With regard to the timing of resection, Klompenhouwer et al have suggested that a 6-month cut-off point in women is too early for assessment of regression of HCAs of 5 cm and larger. [116] Rather, they indicate that in women with typical, non-β-HCAs, regardless of the baseline diameters, the cut-off point may be extended to up to 12 months. [116]

The majority of tumors can be resected locally or with segmental partial lobectomy. In cases of multiple hepatic adenomas, resection of the largest lesions may be the most appropriate approach. [20, 29]  Data from limited case series show mortality for emergency resection of ruptured HCA is about 5-10%, whereas mortality for elective surgery has been estimated to less than 1%. [54]

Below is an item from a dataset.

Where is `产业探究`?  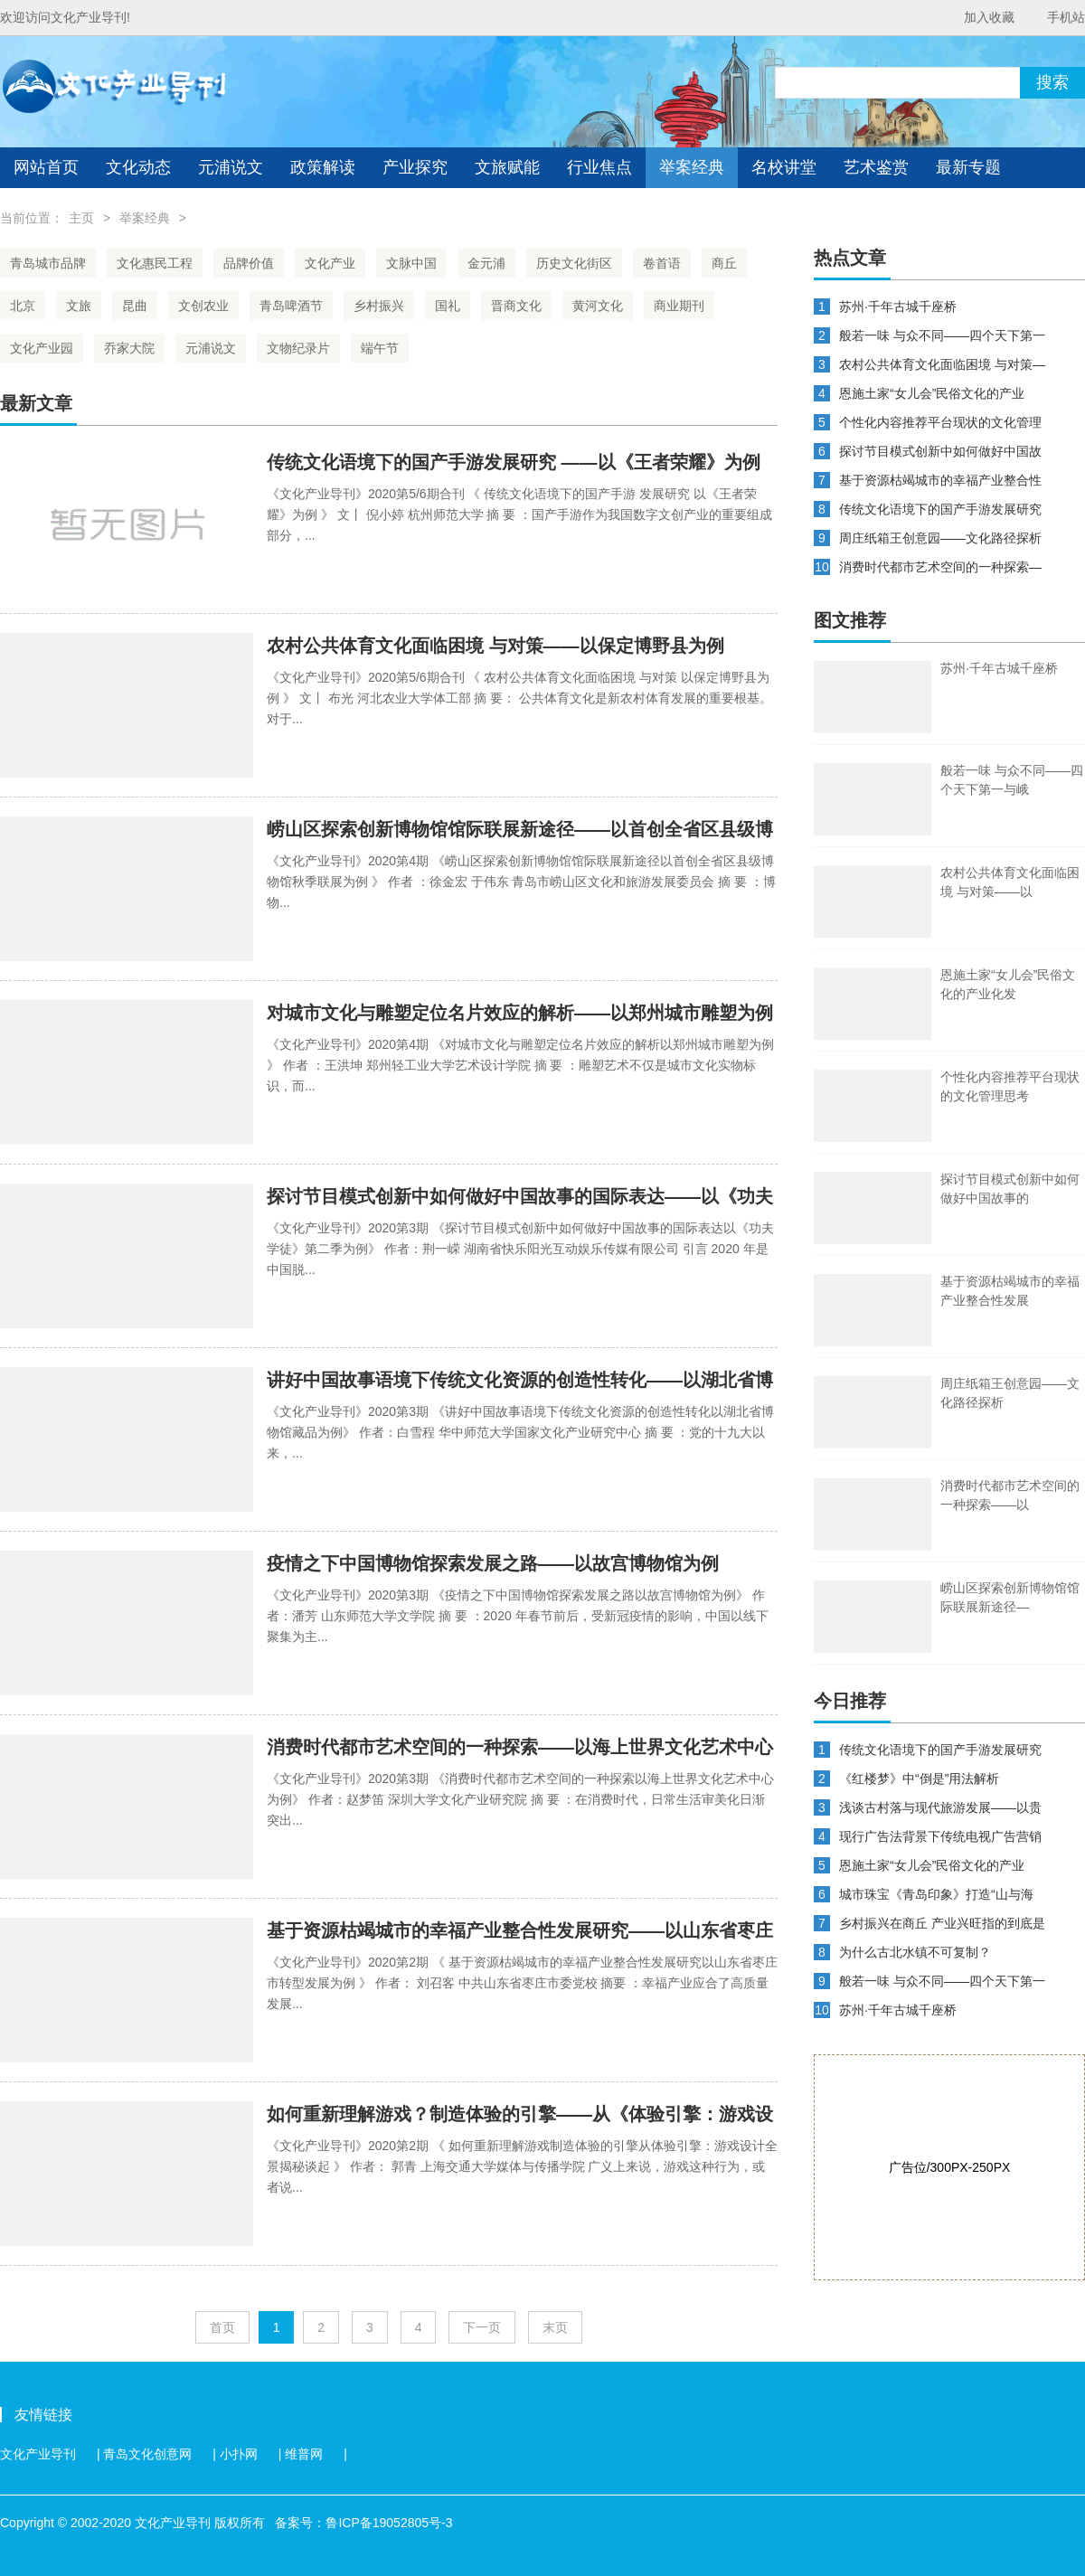
产业探究 is located at coordinates (415, 167).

In a retrospective (1989-2013) multi-institutional European study of all patients who had undergone open or laparoscopic hepatectomies for hepatic adenomas to investigate the effects of the surgical approach on postoperative morbidities, Landi et al found that open surgery and laparoscopy showed similar postoperative morbidity rates and severities. [117] However, laparoscopy was associated with significantly less blood loss, a reduced need for transfusion, and a shorter hospital stay. [117]

Radiofrequency (RF) ablation

RF ablation can be used effectively in the treatment of hepatic adenoma. [118] However, multiple sessions are often required, and signs of residual adenoma might persist in some patients despite repetitive treatment. RF ablation may be especially beneficial in cases not amenable to surgery or in patients who would require major hepatic resection. Cases not amenable to surgery include those with centrally located lesions or the presence of multiple HCAs in both lobes of the liver.

In a retrospective, single-arm study of 36 patients with 58 HCAs who underwent 44 procedures with percutaneous thermal ablation, Mironov et al reported a primary efficacy of 88% and a secondary efficacy of 100%, with a major complication rate of 4.5% (postprocedural hemorrhage). [119] At a median follow-up of 1.7 years, there was 100% clinical efficacy with no reports of malignant transformation, adenoma-related hemorrhages, or deaths.